- _What to produce_
Would you repeat word for word the lines of the listing that follows, from the one with "1936 ging Romberg" up to and including the one with "adalah burung terbesar", and leave out the images?

- _Records for the task_

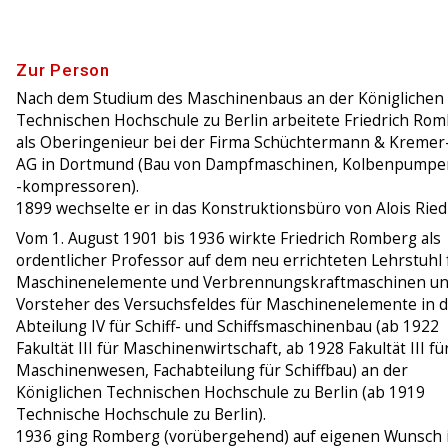
Zur Person
Nach dem Studium des Maschinenbaus an der Königlichen
Technischen Hochschule zu Berlin arbeitete Friedrich Ro
als Oberingenieur bei der Firma Schüchtermann & Kreme
AG in Dortmund (Bau von Dampfmaschinen, Kolbenpumpe
-kompressoren).
1899 wechselte er in das Konstruktionsbüro von Alois Riedl
Vom 1. August 1901 bis 1936 wirkte Friedrich Romberg als
ordentlicher Professor auf dem neu errichteten Lehrstuhl 
Maschinenelemente und Verbrennungskraftmaschinen u
Vorsteher des Versuchsfeldes für Maschinenelemente in 
Abteilung IV für Schiff- und Schiffsmaschinenbau (ab 1922
Fakultät III für Maschinenwirtschaft, ab 1928 Fakultät III fü
Maschinenwesen, Fachabteilung für Schiffbau) an der
Königlichen Technischen Hochschule zu Berlin (ab 1919
Technische Hochschule zu Berlin).
1936 ging Romberg (vorübergehend) auf eigenen Wunsch 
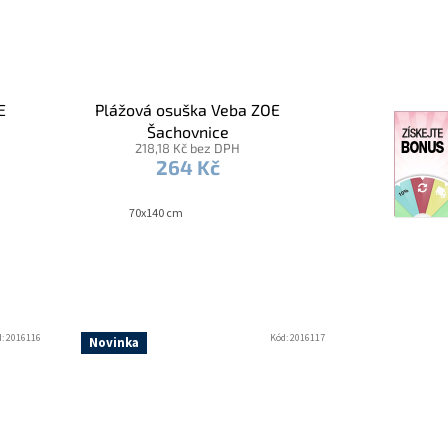
E
Plážová osuška Veba ZOE
Šachovnice
218,18 Kč bez DPH
264 Kč
70x140 cm
d:
2016116
Kód:
2016117
Novinka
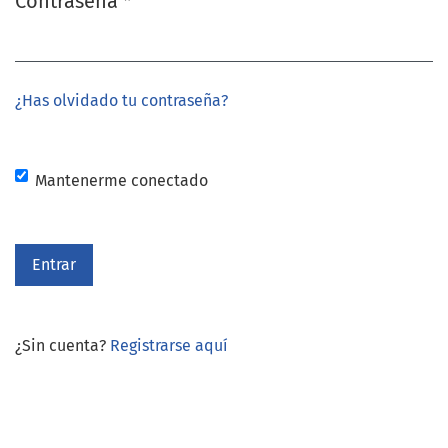
Contraseña
*
Obligatorio
¿Has olvidado tu contraseña?
Mantenerme conectado
Entrar
¿Sin cuenta?
Registrarse aquí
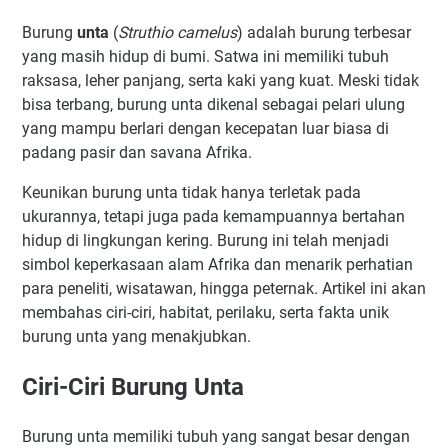
Burung
unta
(
Struthio camelus
) adalah burung terbesar
yang masih hidup di bumi. Satwa ini memiliki tubuh
raksasa, leher panjang, serta kaki yang kuat. Meski tidak
bisa terbang, burung unta dikenal sebagai pelari ulung
yang mampu berlari dengan kecepatan luar biasa di
padang pasir dan savana Afrika.
Keunikan burung unta tidak hanya terletak pada
ukurannya, tetapi juga pada kemampuannya bertahan
hidup di lingkungan kering. Burung ini telah menjadi
simbol keperkasaan alam Afrika dan menarik perhatian
para peneliti, wisatawan, hingga peternak. Artikel ini akan
membahas ciri-ciri, habitat, perilaku, serta fakta unik
burung unta yang menakjubkan.
Ciri-Ciri Burung Unta
Burung unta memiliki tubuh yang sangat besar dengan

- _Solution below_
1936 ging Romberg (vorübergehend) auf eigenen Wunsch 
E
Plážová osuška Veba ZOE
Šachovnice
218,18 Kč bez DPH
264 Kč
70x140 cm
d:
2016116
Kód:
2016117
Novinka
Contraseña
*
Obligatorio
¿Has olvidado tu contraseña?
Mantenerme conectado
Entrar
¿Sin cuenta?
Registrarse aquí
Burung
unta
(
Struthio camelus
) adalah burung terbesar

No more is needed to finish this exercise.